The answer must consist solely of the lines below starting at the one containing "прямоуг/прозр УЮ" and ending at the one containing "advertisement. This pairin", repeated exactly, with both ends included and all pictures omitted.

Transcribed page contents

- Opening Delimiter -

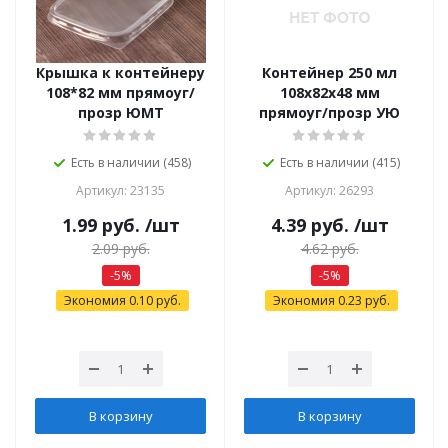
Крышка к контейнеру
Контейнер 250 мл
108*82 мм прямоуг/
108х82х48 мм
прозр ЮМТ
прямоуг/прозр УЮ
Есть в наличии (458)
Есть в наличии (415)
Артикул: 23135
Артикул: 26293
1.99
руб.
/шт
4.39
руб.
/шт
2.09
руб.
4.62
руб.
-
5
%
-
5
%
Экономия
0.10
руб.
Экономия
0.23
руб.
В корзину
В корзину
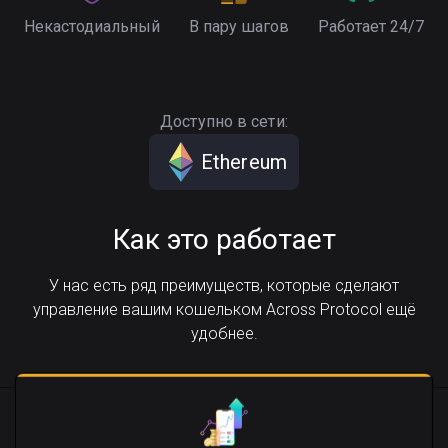
Некастодиальный
В пару шагов
Работает 24/7
Доступно в сети:
Ethereum
Как это работает
У нас есть ряд преимуществ, которые сделают
управление вашим кошельком Across Protocol ещё
удобнее.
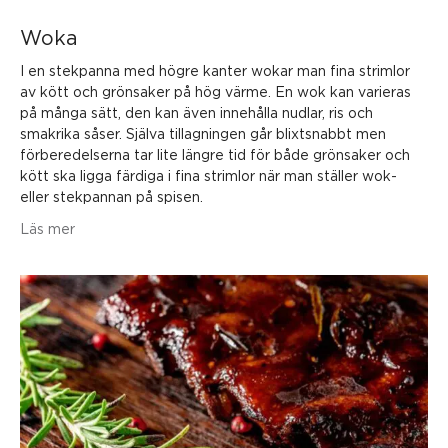
Woka
I en stekpanna med högre kanter wokar man fina strimlor
av kött och grönsaker på hög värme. En wok kan varieras
på många sätt, den kan även innehålla nudlar, ris och
smakrika såser. Själva tillagningen går blixtsnabbt men
förberedelserna tar lite längre tid för både grönsaker och
kött ska ligga färdiga i fina strimlor när man ställer wok-
eller stekpannan på spisen.
Läs mer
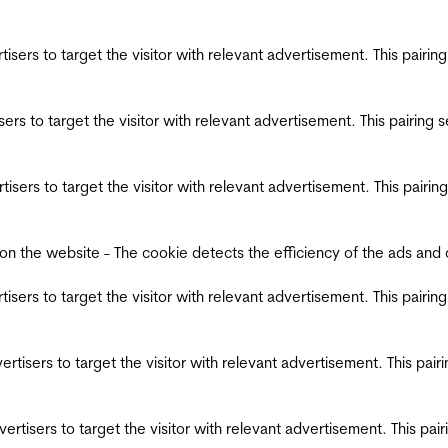
ertisers to target the visitor with relevant advertisement. This pair
tisers to target the visitor with relevant advertisement. This pairin
ertisers to target the visitor with relevant advertisement. This pair
the website - The cookie detects the efficiency of the ads and coll
ertisers to target the visitor with relevant advertisement. This pair
dvertisers to target the visitor with relevant advertisement. This pa
advertisers to target the visitor with relevant advertisement. This p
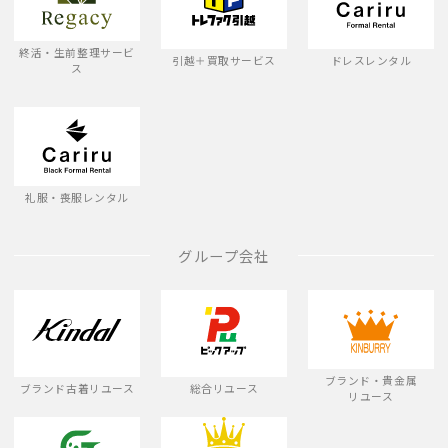
終活・生前整理サービ
引越＋買取サービス
ドレスレンタル
ス
礼服・喪服レンタル
グループ会社
ブランド・貴金属
ブランド古着リユース
総合リユース
リユース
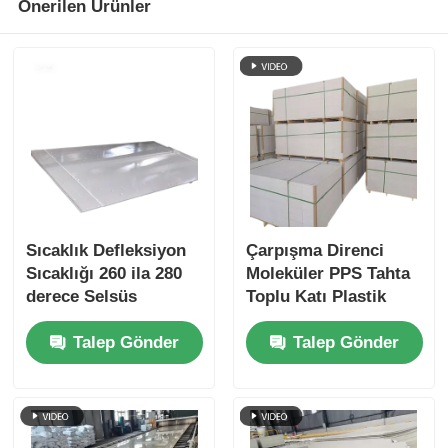
Önerilen Ürünler
Sıcaklık Defleksiyon
Çarpışma Direnci
Sıcaklığı 260 ila 280
Moleküler PPS Tahta
derece Selsüs
Toplu Katı Plastik
Polyphenylene
Yaprak
Talep Gönder
Talep Gönder
Sulfide Board Doğal
Beige Açık
Kahverengi Renkli
Alev Geriletici Plastik
Yaprak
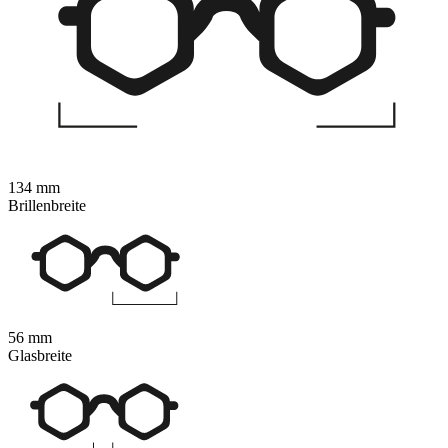
134 mm
Brillenbreite
56 mm
Glasbreite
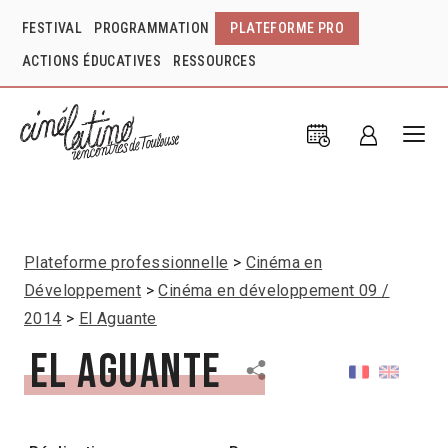
FESTIVAL
PROGRAMMATION
PLATEFORME PRO
ACTIONS ÉDUCATIVES
RESSOURCES
Plateforme professionnelle
Cinéma en
Développement
Cinéma en développement 09 /
2014
El Aguante
El Aguante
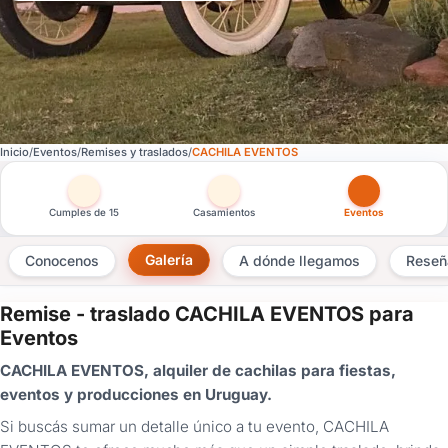
Inicio
Eventos
Remises y traslados
CACHILA EVENTOS
Otras versiones de esta ficha por tipo de festejo
Cumples de 15
Casamientos
Eventos
Galería
Conocenos
A dónde llegamos
Reseñ
Remise - traslado CACHILA EVENTOS para
×
Eventos
Consultar
CACHILA EVENTOS, alquiler de cachilas para fiestas,
eventos y producciones en Uruguay.
¿Ya
tenés
Si buscás sumar un detalle único a tu evento, CACHILA
cuenta?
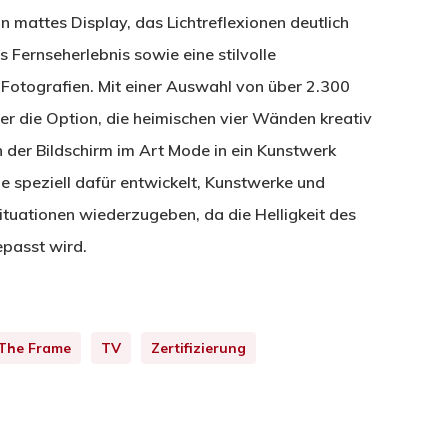
n mattes Display, das Lichtreflexionen deutlich
s Fernseherlebnis sowie eine stilvolle
 Fotografien. Mit einer Auswahl von über 2.300
er die Option, die heimischen vier Wänden kreativ
ch der Bildschirm im Art Mode in ein Kunstwerk
speziell dafür entwickelt, Kunstwerke und
ituationen wiederzugeben, da die Helligkeit des
passt wird.
The Frame
TV
Zertifizierung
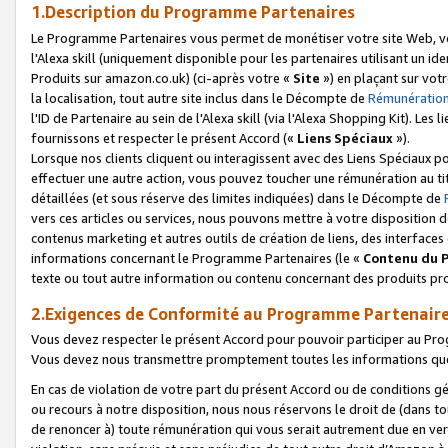
1.Description du Programme Partenaires
Le Programme Partenaires vous permet de monétiser votre site Web, vos 
l'Alexa skill (uniquement disponible pour les partenaires utilisant un 
Produits sur amazon.co.uk) (ci-après votre «
Site
») en plaçant sur votr
la localisation, tout autre site inclus dans le Décompte de
Rémunération
l'ID de Partenaire au sein de l'Alexa skill (via l'Alexa Shopping Kit). Le
fournissons et respecter le présent Accord («
Liens Spéciaux
»).
Lorsque nos clients cliquent ou interagissent avec des Liens Spéciaux p
effectuer une autre action, vous pouvez toucher une rémunération au ti
détaillées (et sous réserve des limites indiquées) dans le Décompte de
vers ces articles ou services, nous pouvons mettre à votre disposition d
contenus marketing et autres outils de création de liens, des interfaces
informations concernant le Programme Partenaires (le «
Contenu du 
texte ou tout autre information ou contenu concernant des produits prop
2.Exigences de Conformité au Programme Partenair
Vous devez respecter le présent Accord pour pouvoir participer au Pr
Vous devez nous transmettre promptement toutes les informations que
En cas de violation de votre part du présent Accord ou de conditions g
ou recours à notre disposition, nous nous réservons le droit de (dans 
de renoncer à) toute rémunération qui vous serait autrement due en ver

- Closing Delimiter -

Written answer:
прямоуг/прозр УЮ
Есть в наличии (458)
Есть в наличии (415)
Артикул: 23135
Артикул: 26293
1.99
руб.
/шт
4.39
руб.
/шт
2.09
руб.
4.62
руб.
-
5
%
-
5
%
Экономия
0.10
руб.
Экономия
0.23
руб.
В корзину
В корзину
Некастодиальный
В пару шагов
Работает 24/7
Доступно в сети:
Ethereum
Как это работает
У нас есть ряд преимуществ, которые сделают
управление вашим кошельком Across Protocol ещё
удобнее.
Woka
I en stekpanna med högre kanter wokar man fina strimlor
av kött och grönsaker på hög värme. En wok kan varieras
på många sätt, den kan även innehålla nudlar, ris och
smakrika såser. Själva tillagningen går blixtsnabbt men
förberedelserna tar lite längre tid för både grönsaker och
kött ska ligga färdiga i fina strimlor när man ställer wok-
eller stekpannan på spisen.
Läs mer
ertisers to target the visitor with relevant advertisement. This pair
tisers to target the visitor with relevant advertisement. This pairin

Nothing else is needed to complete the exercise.